DATA LISTING:

===

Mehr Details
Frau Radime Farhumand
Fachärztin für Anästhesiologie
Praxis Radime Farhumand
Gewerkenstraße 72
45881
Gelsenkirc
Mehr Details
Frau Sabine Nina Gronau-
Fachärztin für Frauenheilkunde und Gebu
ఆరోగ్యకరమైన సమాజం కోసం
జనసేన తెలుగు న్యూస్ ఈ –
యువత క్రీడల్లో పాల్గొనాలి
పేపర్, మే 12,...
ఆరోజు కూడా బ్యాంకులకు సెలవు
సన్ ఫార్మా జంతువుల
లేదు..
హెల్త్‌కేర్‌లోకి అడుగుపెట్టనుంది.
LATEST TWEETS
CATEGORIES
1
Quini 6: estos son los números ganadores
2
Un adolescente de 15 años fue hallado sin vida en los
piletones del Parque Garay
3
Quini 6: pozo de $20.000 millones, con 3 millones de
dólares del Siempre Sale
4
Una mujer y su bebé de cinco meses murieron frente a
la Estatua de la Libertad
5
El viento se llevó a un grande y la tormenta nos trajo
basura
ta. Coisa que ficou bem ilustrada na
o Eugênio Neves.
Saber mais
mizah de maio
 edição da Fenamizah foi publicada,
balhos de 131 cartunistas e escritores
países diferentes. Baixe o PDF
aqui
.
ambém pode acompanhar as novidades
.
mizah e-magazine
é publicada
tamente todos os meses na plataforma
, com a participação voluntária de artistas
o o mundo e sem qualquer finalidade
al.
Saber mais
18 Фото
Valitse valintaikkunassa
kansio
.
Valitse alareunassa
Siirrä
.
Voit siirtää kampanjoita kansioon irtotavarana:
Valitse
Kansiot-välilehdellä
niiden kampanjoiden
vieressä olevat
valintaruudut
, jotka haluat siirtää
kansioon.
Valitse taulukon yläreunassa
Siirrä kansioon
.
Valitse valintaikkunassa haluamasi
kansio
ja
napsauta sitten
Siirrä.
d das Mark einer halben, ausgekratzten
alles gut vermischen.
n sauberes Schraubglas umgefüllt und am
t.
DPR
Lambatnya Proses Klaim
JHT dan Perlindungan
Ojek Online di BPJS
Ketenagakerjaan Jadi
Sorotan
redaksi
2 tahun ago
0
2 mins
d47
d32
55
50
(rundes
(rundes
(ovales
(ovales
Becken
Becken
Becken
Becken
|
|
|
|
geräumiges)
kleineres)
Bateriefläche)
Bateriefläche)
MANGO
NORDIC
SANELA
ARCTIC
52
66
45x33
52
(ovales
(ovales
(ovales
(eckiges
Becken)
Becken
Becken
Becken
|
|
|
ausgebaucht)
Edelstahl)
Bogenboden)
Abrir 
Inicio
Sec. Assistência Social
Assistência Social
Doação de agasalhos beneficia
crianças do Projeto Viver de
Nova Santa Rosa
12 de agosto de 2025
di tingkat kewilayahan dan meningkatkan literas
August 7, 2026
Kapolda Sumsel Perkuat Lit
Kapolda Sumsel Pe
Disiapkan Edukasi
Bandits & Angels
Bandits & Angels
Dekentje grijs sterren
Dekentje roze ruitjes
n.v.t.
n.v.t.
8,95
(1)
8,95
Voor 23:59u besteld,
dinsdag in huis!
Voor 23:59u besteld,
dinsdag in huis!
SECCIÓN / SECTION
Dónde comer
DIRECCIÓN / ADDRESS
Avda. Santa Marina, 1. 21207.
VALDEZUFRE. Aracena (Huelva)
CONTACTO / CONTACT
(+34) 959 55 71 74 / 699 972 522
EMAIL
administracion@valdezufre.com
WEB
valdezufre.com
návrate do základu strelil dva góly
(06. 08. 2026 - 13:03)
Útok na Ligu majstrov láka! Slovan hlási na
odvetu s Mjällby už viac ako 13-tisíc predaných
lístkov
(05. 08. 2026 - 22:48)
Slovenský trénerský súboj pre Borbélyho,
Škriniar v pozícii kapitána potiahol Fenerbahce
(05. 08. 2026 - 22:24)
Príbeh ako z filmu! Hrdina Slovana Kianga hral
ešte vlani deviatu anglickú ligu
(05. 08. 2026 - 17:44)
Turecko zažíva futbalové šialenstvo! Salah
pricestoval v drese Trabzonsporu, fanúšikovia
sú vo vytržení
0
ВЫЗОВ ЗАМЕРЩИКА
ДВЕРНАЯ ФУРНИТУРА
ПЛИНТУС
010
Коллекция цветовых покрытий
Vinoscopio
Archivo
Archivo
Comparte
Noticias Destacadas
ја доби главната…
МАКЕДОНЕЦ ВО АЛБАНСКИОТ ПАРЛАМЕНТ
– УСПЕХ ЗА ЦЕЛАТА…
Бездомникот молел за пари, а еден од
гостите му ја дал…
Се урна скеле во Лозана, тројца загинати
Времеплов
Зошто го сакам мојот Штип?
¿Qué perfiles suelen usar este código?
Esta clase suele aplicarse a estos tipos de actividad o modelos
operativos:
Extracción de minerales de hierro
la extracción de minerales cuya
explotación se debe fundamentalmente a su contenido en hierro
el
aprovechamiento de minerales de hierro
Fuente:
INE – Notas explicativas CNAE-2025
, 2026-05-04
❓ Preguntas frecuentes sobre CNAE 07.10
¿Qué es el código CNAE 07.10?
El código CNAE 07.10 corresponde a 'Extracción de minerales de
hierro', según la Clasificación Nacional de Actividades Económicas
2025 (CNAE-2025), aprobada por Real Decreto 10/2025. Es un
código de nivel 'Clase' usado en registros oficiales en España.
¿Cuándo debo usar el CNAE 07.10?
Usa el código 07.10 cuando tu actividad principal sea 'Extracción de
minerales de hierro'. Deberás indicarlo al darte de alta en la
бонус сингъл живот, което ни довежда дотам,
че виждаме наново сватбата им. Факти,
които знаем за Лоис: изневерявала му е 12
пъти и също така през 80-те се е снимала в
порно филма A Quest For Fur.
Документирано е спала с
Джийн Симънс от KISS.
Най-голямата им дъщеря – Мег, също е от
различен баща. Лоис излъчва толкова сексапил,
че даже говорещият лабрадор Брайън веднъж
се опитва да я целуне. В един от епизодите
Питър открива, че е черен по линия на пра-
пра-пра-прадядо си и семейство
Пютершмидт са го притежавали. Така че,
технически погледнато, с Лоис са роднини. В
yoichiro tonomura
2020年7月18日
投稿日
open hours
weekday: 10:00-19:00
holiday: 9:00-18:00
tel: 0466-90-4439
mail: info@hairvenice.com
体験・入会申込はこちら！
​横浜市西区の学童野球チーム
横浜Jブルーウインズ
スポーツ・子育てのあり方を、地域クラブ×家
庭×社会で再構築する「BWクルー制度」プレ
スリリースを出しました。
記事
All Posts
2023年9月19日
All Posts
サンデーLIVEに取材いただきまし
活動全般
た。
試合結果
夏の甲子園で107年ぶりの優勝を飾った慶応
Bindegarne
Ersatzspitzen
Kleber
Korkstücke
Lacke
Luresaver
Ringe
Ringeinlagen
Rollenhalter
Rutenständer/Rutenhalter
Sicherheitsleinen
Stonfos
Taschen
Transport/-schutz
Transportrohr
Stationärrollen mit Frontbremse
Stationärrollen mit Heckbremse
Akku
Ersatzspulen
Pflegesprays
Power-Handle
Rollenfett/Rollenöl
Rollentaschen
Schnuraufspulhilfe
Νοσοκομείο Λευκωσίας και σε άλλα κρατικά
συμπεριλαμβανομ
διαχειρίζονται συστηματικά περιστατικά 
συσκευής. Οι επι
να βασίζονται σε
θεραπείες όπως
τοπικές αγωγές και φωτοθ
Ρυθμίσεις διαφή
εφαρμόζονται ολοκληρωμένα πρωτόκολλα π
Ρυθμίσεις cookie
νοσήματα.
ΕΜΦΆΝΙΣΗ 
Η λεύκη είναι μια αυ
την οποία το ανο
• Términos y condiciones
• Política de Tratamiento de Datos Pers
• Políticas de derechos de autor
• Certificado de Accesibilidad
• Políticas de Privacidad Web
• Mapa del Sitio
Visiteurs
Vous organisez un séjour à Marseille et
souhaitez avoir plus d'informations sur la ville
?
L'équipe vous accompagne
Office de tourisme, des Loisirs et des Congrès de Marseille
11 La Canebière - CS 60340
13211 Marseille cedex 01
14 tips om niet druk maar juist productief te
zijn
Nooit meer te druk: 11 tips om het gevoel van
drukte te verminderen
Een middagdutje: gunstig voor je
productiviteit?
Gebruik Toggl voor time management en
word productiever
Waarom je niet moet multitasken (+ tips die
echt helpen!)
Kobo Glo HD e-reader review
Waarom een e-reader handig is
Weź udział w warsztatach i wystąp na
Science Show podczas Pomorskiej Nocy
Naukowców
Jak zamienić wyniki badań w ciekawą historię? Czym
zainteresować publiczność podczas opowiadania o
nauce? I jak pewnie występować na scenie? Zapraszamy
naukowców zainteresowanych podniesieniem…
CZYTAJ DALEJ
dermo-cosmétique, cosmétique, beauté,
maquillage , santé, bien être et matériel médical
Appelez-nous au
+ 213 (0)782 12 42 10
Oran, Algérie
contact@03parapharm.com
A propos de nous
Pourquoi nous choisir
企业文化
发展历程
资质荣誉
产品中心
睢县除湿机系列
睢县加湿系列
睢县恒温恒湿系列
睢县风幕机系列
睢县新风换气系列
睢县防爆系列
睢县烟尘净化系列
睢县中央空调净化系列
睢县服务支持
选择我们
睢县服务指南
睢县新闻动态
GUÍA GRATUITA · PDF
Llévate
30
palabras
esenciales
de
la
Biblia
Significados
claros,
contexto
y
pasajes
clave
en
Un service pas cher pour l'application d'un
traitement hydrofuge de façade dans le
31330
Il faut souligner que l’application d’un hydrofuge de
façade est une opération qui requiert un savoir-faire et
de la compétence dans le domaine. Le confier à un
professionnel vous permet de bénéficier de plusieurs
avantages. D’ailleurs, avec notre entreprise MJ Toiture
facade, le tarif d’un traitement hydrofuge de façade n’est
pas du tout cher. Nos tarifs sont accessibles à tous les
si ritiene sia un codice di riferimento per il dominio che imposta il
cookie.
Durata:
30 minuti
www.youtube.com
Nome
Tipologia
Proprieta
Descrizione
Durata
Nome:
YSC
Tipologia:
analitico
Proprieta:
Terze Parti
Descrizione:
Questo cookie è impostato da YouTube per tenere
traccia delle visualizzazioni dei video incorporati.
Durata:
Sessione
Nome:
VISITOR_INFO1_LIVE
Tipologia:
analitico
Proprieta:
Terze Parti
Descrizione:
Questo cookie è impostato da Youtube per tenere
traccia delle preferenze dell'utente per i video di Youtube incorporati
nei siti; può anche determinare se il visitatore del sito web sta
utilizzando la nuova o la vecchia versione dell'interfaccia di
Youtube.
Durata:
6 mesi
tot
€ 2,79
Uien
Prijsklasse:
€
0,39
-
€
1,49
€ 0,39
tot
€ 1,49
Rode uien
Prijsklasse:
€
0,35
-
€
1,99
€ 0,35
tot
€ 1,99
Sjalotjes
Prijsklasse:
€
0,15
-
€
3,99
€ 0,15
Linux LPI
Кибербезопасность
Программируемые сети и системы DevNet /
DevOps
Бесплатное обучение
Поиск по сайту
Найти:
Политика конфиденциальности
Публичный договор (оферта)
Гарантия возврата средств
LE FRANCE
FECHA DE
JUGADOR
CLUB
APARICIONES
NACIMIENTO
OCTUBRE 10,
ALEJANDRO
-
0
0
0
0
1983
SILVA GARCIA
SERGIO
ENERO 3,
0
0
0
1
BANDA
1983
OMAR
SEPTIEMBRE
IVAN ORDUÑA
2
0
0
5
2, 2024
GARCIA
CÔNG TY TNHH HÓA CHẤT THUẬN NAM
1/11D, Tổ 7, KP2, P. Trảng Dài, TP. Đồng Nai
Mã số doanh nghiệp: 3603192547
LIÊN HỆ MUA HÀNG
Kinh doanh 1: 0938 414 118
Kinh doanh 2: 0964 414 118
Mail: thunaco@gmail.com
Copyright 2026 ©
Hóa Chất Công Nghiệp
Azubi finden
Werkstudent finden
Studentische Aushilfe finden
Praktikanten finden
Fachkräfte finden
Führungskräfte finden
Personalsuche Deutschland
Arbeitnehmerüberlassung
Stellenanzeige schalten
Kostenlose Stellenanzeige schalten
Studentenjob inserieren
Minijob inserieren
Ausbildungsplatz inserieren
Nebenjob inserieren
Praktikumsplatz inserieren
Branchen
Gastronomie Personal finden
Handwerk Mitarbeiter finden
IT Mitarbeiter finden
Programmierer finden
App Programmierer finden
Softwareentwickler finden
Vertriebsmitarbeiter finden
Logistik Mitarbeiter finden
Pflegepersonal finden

===

DIRECTIONS:
Go to the line holding "APARICIONES" in the entries above and return it, along with every line after it, exactly as written.

RESPONSE TO THIS EXERCISE:
APARICIONES
NACIMIENTO
OCTUBRE 10,
ALEJANDRO
-
0
0
0
0
1983
SILVA GARCIA
SERGIO
ENERO 3,
0
0
0
1
BANDA
1983
OMAR
SEPTIEMBRE
IVAN ORDUÑA
2
0
0
5
2, 2024
GARCIA
CÔNG TY TNHH HÓA CHẤT THUẬN NAM
1/11D, Tổ 7, KP2, P. Trảng Dài, TP. Đồng Nai
Mã số doanh nghiệp: 3603192547
LIÊN HỆ MUA HÀNG
Kinh doanh 1: 0938 414 118
Kinh doanh 2: 0964 414 118
Mail: thunaco@gmail.com
Copyright 2026 ©
Hóa Chất Công Nghiệp
Azubi finden
Werkstudent finden
Studentische Aushilfe finden
Praktikanten finden
Fachkräfte finden
Führungskräfte finden
Personalsuche Deutschland
Arbeitnehmerüberlassung
Stellenanzeige schalten
Kostenlose Stellenanzeige schalten
Studentenjob inserieren
Minijob inserieren
Ausbildungsplatz inserieren
Nebenjob inserieren
Praktikumsplatz inserieren
Branchen
Gastronomie Personal finden
Handwerk Mitarbeiter finden
IT Mitarbeiter finden
Programmierer finden
App Programmierer finden
Softwareentwickler finden
Vertriebsmitarbeiter finden
Logistik Mitarbeiter finden
Pflegepersonal finden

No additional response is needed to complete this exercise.